Catherine’s knowledge of men had been limited as a child to her father, her brothers, and Mr Allen – all of whom could and did evoke admiration, respect and filial devotion, which excellent qualities easily transferred themselves to infatuation and quickly thereafter to nuptial love for the Reverend Henry Tilney. But of that silly quickening of the heart for any dapper man in a smart blue coat, which most girls who have staked out a new bonnet have undergone – of that sort of inconstant practice, Catherine had no experience. Even in her books she had shewn constancy! So lacking, she had no defences against these many spectres of kisses and lockets, barons and lovers, just as she had no defence against the double spectres of herself.

Catherine shook her head and screwed up her face, like a child at a disagreeable subject. There could be no doubt in her mind now that her adventures in Nachtstürm Castle were
not
, after all, the result of Henry’s careful planning. The certainty had been growing within her since the previous night’s escapade – only now formalised in the wake of Henry’s inability to answer her questions. She reeled from the thought! That Henry could not appease her every demand! Could not answer questions, which should have been so simple, had her adventures been of his device! Again, she felt the spectral warmth upon her lips, the warring of herselves – and tore once more down the hall.

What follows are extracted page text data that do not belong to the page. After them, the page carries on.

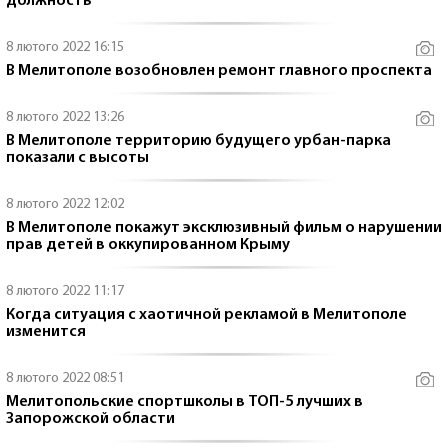
должность
8 лютого 2022 16:15
В Мелитополе возобновлен ремонт главного проспекта
8 лютого 2022 13:26
В Мелитополе территорию будущего урбан-парка
показали с высоты
8 лютого 2022 12:02
В Мелитополе покажут эксклюзивный фильм о нарушении
прав детей в оккупированном Крыму
8 лютого 2022 11:17
Когда ситуация с хаотичной рекламой в Мелитополе
изменится
8 лютого 2022 08:51
Мелитопольские спортшколы в ТОП-5 лучших в
Запорожской области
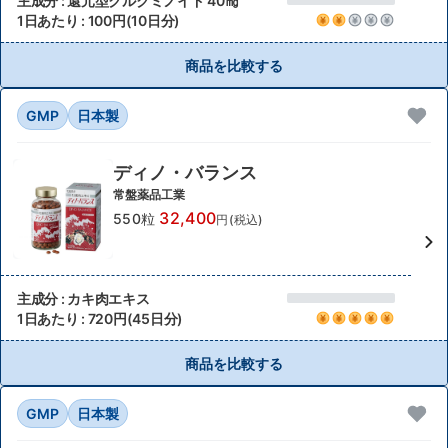
主成分 : 還元型クルクミノイド 40㎎
1日あたり : 100円(10日分)
商品を比較する
GMP
日本製
ディノ・バランス
常盤薬品工業
32,400
550粒
円(税込)
主成分 : カキ肉エキス
1日あたり : 720円(45日分)
商品を比較する
GMP
日本製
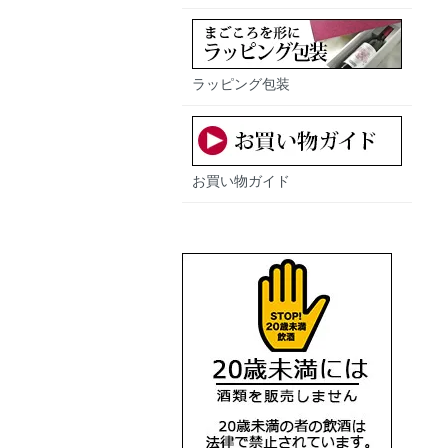
ラッピング包装
お買い物ガイド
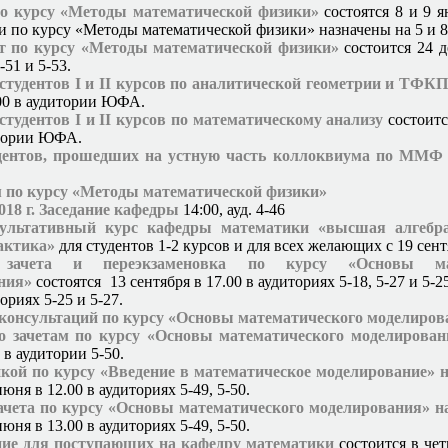
о курсу «Методы математической физики»
состоятся 8 и 9 я
и по курсу «Методы математической физики» назначены на 5 и 8
т по курсу «Методы математической физики»
состоится 24 д
-51 и 5-53.
тудентов I и II курсов по аналитической геометрии и ТФК
:00 в аудитории ЮФА.
тудентов I и II курсов по математическому анализу
состоитс
итории ЮФА.
дентов, прошедших на устную часть коллоквиума по ММФ
 по курсу «Методы математической физики»
2018 г. Заседание кафедры
14:00, ауд. 4-46
ультативный курс кафедры математики «высшая алгебра
актика»
для студентов 1-2 курсов и для всех желающих с 19 сен
 зачета и переэкзаменовка по курсу «Основы мат
ния»
состоятся 13 сентября в 17.00 в аудиториях 5-18, 5-27 и 5-2
ториях 5-25 и 5-27.
 консультаций по курсу «Основы математического моделиров
о зачетам по курсу «Основы математического моделирован
 в аудитории 5-50.
нкой по курсу «Введение в математическое моделирование» 
июня в 12.00 в аудиториях 5-49, 5-50.
ачета по курсу «Основы математического моделирования» н
июня в 13.00 в аудиториях 5-49, 5-50.
ние для поступающих на кафедру математики
состоится в четв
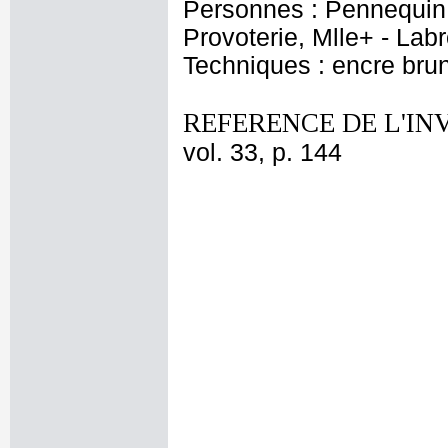
Personnes : Pennequin,
Provoterie, Mlle+ - Lab
Techniques : encre brun
REFERENCE DE L'IN
vol. 33, p. 144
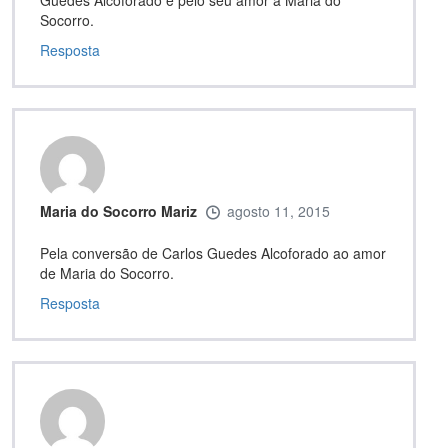
Socorro.
Resposta
Maria do Socorro Mariz
agosto 11, 2015
Pela conversão de Carlos Guedes Alcoforado ao amor
de Maria do Socorro.
Resposta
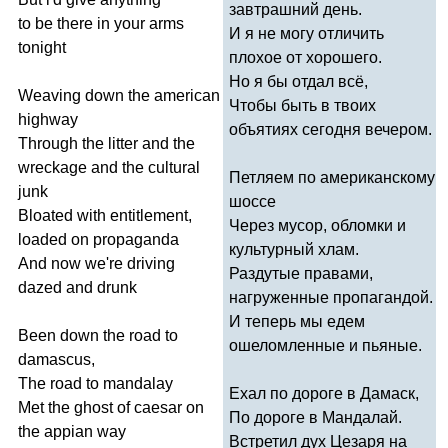
завтрашний день.
to
be
there
in
your
arms
И я не могу отличить
tonight
плохое от хорошего.
Но я бы отдал всё,
Weaving
down
the
american
Чтобы быть в твоих
highway
объятиях сегодня вечером.
Through
the
litter
and
the
wreckage
and
the
cultural
Петляем по американскому
junk
шоссе
Bloated
with
entitlement
,
Через мусор, обломки и
loaded
on
propaganda
культурный хлам.
And
now
we're
driving
Раздутые правами,
dazed
and
drunk
нагруженные пропагандой.
И теперь мы едем
Been
down
the
road
to
ошеломленные и пьяные.
damascus
,
The
road
to
mandalay
Ехал по дороге в Дамаск,
Met
the
ghost
of
caesar
on
По дороге в Мандалай.
the
appian
way
Встретил дух Цезаря на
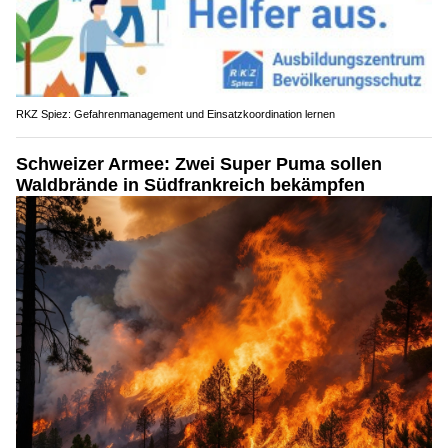
RKZ Spiez: Gefahrenmanagement und Einsatzkoordination lernen
Schweizer Armee: Zwei Super Puma sollen
Waldbrände in Südfrankreich bekämpfen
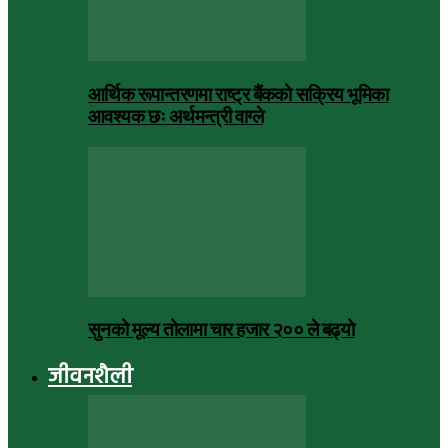
आर्थिक रूपान्तरणमा राष्ट्र बैंकको सक्रिय भूमिका
आवश्यक छः अर्थमन्त्री वाग्ले
सुनको मूल्य तोलामा चार हजार २०० ले बढ्यो
जीवनशैली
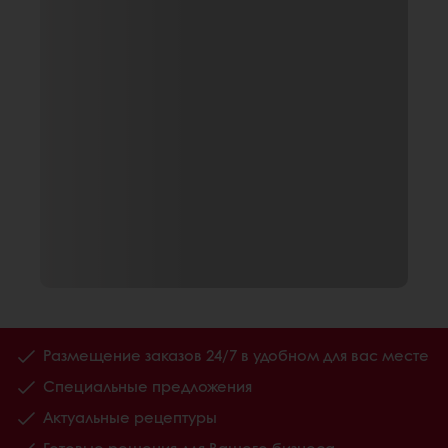
Размещение заказов 24/7 в удобном для вас месте
Специальные предложения
Актуальные рецептуры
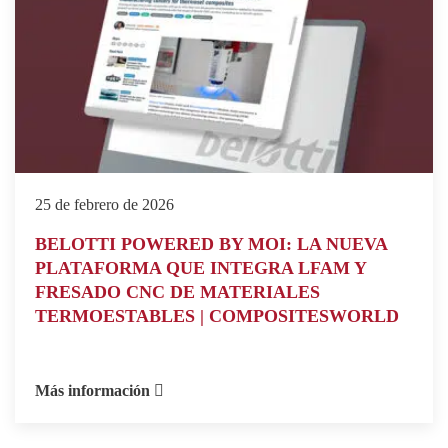
25 de febrero de 2026
BELOTTI POWERED BY MOI: LA NUEVA
PLATAFORMA QUE INTEGRA LFAM Y
FRESADO CNC DE MATERIALES
TERMOESTABLES | COMPOSITESWORLD
Más información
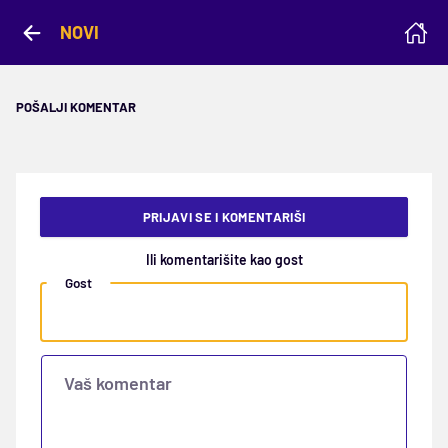
NOVI
POŠALJI KOMENTAR
PRIJAVI SE I KOMENTARIŠI
Ili komentarišite kao gost
Gost
Vaš komentar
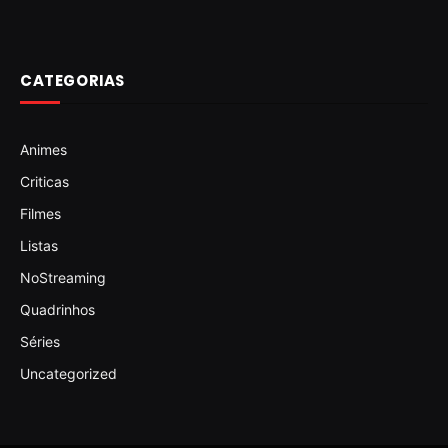
CATEGORIAS
Animes
Criticas
Filmes
Listas
NoStreaming
Quadrinhos
Séries
Uncategorized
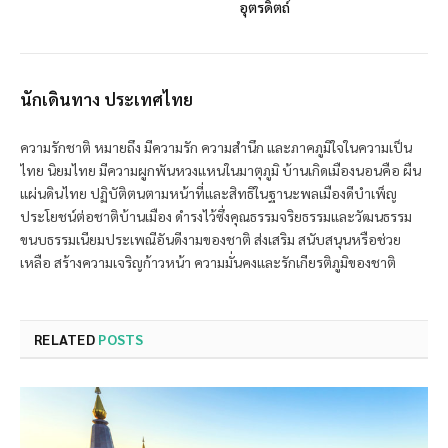
อุตรดิตถ์
นักเดินทาง ประเทศไทย
ความรักชาติ หมายถึง มีความรัก ความสำนึก และภาคภูมิใจในความเป็น
ไทย นิยมไทย มีความผูกพันหวงแหนในมาตุภูมิ บ้านเกิดเมืองนอนคือ ผืน
แผ่นดินไทย ปฏิบัติตนตามหน้าที่และสิทธิในฐานะพลเมืองดีบำเพ็ญ
ประโยชน์ต่อชาติบ้านเมือง ดำรงไว้ซึ่งคุณธรรมจริยธรรมและวัฒนธรรม
ขนบธรรมเนียมประเพณีอันดีงามของชาติ ส่งเสริม สนับสนุนหรือช่วย
เหลือ สร้างความเจริญก้าวหน้า ความมั่นคงและรักเกียรติภูมิของชาติ
RELATED
POSTS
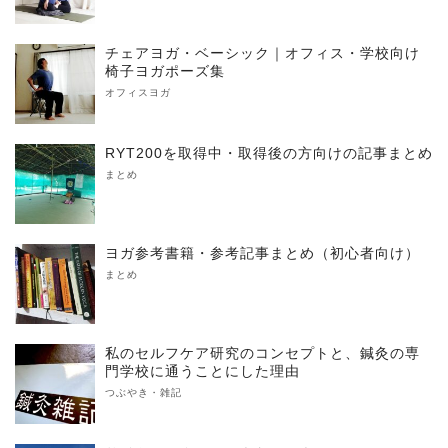
チェアヨガ・ベーシック｜オフィス・学校向け
椅子ヨガポーズ集
オフィスヨガ
RYT200を取得中・取得後の方向けの記事まとめ
まとめ
ヨガ参考書籍・参考記事まとめ（初心者向け）
まとめ
私のセルフケア研究のコンセプトと、鍼灸の専
門学校に通うことにした理由
つぶやき・雑記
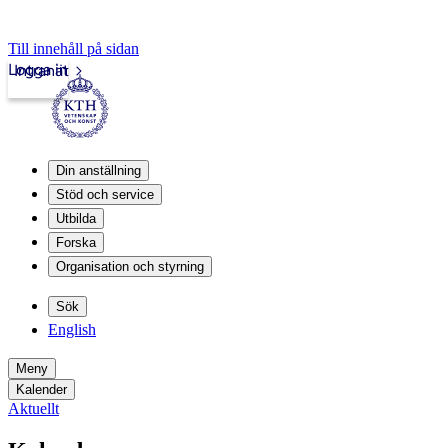
Till innehåll på sidan
Logga in
Intranät
Din anställning
Stöd och service
Utbilda
Forska
Organisation och styrning
Sök
English
Meny
Kalender
Aktuellt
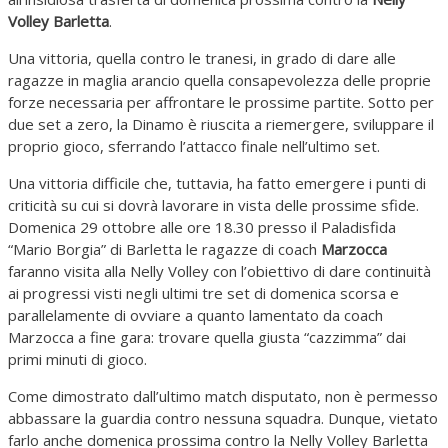
Volley Barletta
.
Una vittoria, quella contro le tranesi, in grado di dare alle
ragazze in maglia arancio quella consapevolezza delle proprie
forze necessaria per affrontare le prossime partite. Sotto per
due set a zero, la Dinamo è riuscita a riemergere, sviluppare il
proprio gioco, sferrando l’attacco finale nell’ultimo set.
Una vittoria difficile che, tuttavia, ha fatto emergere i punti di
criticità su cui si dovrà lavorare in vista delle prossime sfide.
Domenica 29 ottobre alle ore 18.30 presso il Paladisfida
“Mario Borgia” di Barletta le ragazze di coach
Marzocca
faranno visita alla Nelly Volley con l’obiettivo di dare continuità
ai progressi visti negli ultimi tre set di domenica scorsa e
parallelamente di ovviare a quanto lamentato da coach
Marzocca a fine gara: trovare quella giusta “cazzimma” dai
primi minuti di gioco.
Come dimostrato dall’ultimo match disputato, non è permesso
abbassare la guardia contro nessuna squadra. Dunque, vietato
farlo anche domenica prossima contro la Nelly Volley Barletta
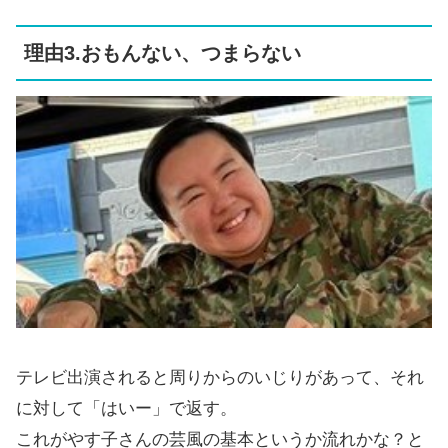
理由3.おもんない、つまらない
テレビ出演されると周りからのいじりがあって、それ
に対して「はいー」で返す。
これがやす子さんの芸風の基本というか流れかな？と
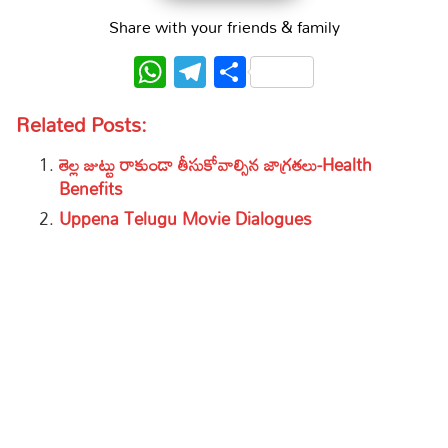
Share with your friends & family
WhatsApp
Telegram
Share
Related Posts:
తెల్ల జుట్టు రాకుండా తీసుకోవాల్సిన జాగ్రతలు-Health
Benefits
Uppena Telugu Movie Dialogues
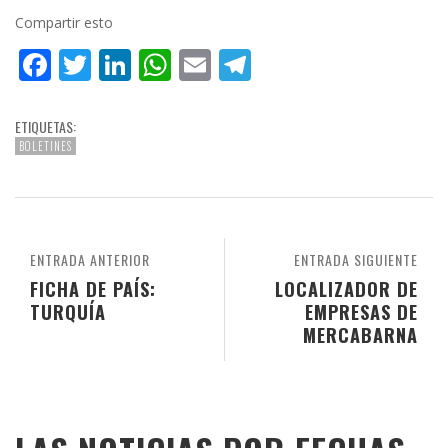
Compartir esto
Facebook
Twitter
LinkedIn
WhatsApp
Email
Telegram
ETIQUETAS:
BOLETINES
ENTRADA ANTERIOR
ENTRADA SIGUIENTE
FICHA DE PAÍS:
LOCALIZADOR DE
TURQUÍA
EMPRESAS DE
MERCABARNA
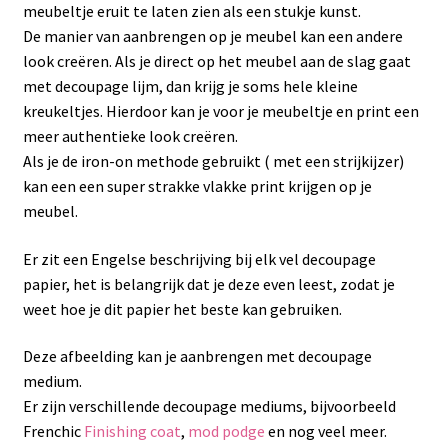
meubeltje eruit te laten zien als een stukje kunst.
De manier van aanbrengen op je meubel kan een andere
look creëren. Als je direct op het meubel aan de slag gaat
met decoupage lijm, dan krijg je soms hele kleine
kreukeltjes. Hierdoor kan je voor je meubeltje en print een
meer authentieke look creëren.
Als je de iron-on methode gebruikt ( met een strijkijzer)
kan een een super strakke vlakke print krijgen op je
meubel.
Er zit een Engelse beschrijving bij elk vel decoupage
papier, het is belangrijk dat je deze even leest, zodat je
weet hoe je dit papier het beste kan gebruiken.
Deze afbeelding kan je aanbrengen met decoupage
medium.
Er zijn verschillende decoupage mediums, bijvoorbeeld
Frenchic
Finishing coat
,
mod podge
en nog veel meer.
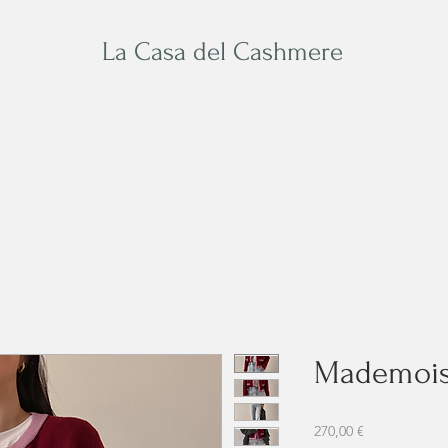
La Casa del Cashmere
Baby
Su Misura
Acces
Mademoise
Prezzo
270,00 €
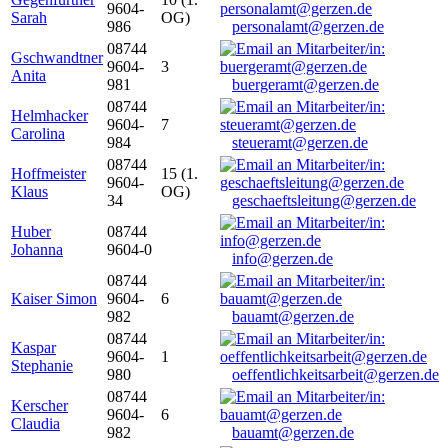
9604-
Sarah
OG)
986
personalamt@gerzen.de
08744
Gschwandtner
9604-
3
Anita
981
buergeramt@gerzen.de
08744
Helmhacker
9604-
7
Carolina
984
steueramt@gerzen.de
08744
Hoffmeister
15 (1.
9604-
Klaus
OG)
34
geschaeftsleitung@gerzen.de
Huber
08744
Johanna
9604-0
info@gerzen.de
08744
Kaiser Simon
9604-
6
982
bauamt@gerzen.de
08744
Kaspar
9604-
1
Stephanie
980
oeffentlichkeitsarbeit@gerzen.de
08744
Kerscher
9604-
6
Claudia
982
bauamt@gerzen.de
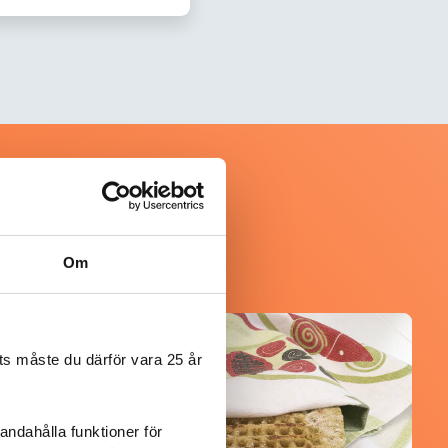
Om
@asaeon
s måste du därför vara 25 år
andahålla funktioner för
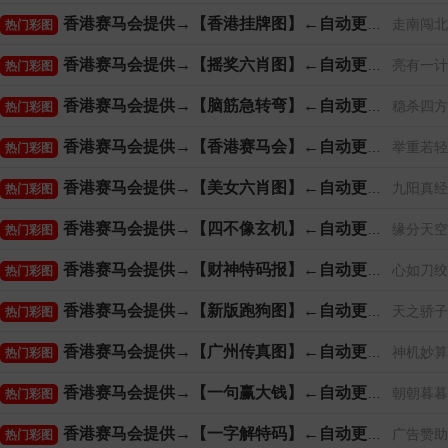
香港赛马会提供→【香港挂牌图】←自动更新
走南闯北
热门彩图
香港赛马会提供→【摇奖六肖图】←自动更新
亮有一计
热门彩图
香港赛马会提供→【脑筋急转弯】←自动更新
稳杀四方
热门彩图
香港赛马会提供→【香港赛马会】←自动更新
举重若轻
热门彩图
香港赛马会提供→【美女六肖图】←自动更新
九阳真经
热门彩图
香港赛马会提供→【四不像玄机】←自动更新
缘分天空
热门彩图
香港赛马会提供→【财神特码报】←自动更新
心如刀绞
热门彩图
香港赛马会提供→【新版跑狗图】←自动更新
天之骄子
热门彩图
香港赛马会提供→【广州传真图】←自动更新
神机妙算
热门彩图
香港赛马会提供→【一句赢大钱】←自动更新
朝朝暮暮
热门彩图
香港赛马会提供→【一字解特码】←自动更新
广告赞助
热门彩图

Their rooms provided no comfort this time from the strangeness of Nachtstürm. Granted, the fire burned just as merrily as it had their first night there, the bed just as soft, the rug just as thick, the chairs just as magnificent for curling up in – but as our imagination colours our situation, so it also alters our perception of such ordinaries as the mantelpiece. I can hardly tell you what Catherine saw as she entered their apartment, which room she saw: that of her first arrival, or of its destruction like the night before. I do not know; Catherine hardly knew herself. Except that she moved immediately to the wall that held the hidden door and began searching frantically for its opening. Well versed in novels, she pressed every stone, rubbed her hand over every imperfection, scraped her fingernails on the mortar.
 
When these proved unsuccessful, she set at once to the candle sconces, the portraits and tapestries, even the bellpull – much to Colin’s bemusement, when his mistress sent him hastily away.

“It must be here
somewhere!
” Catherine cried, slumping into one of the armchairs that replaced its original not four–and–twenty hours before. Remembering the ramshackle room last night, our heroine briefly considered pulling off the leg on the chair she currently inhabited – even, but only for a moment, (for she
was
a sensible girl who appreciated a good night’s sleep, and more, had a horror of insulting her hosts), she considered violating the bed in the hopes of a hidden lever beneath the mattress.

The moon had risen high enough to just crest the windowsill; its light settling audaciously on the stubbornly solid wall. Angered at the celestial jest, Catherine rose to twitch the drapes shut, but no sooner had she done so than she heard a creak behind her – a giant, heavy groan.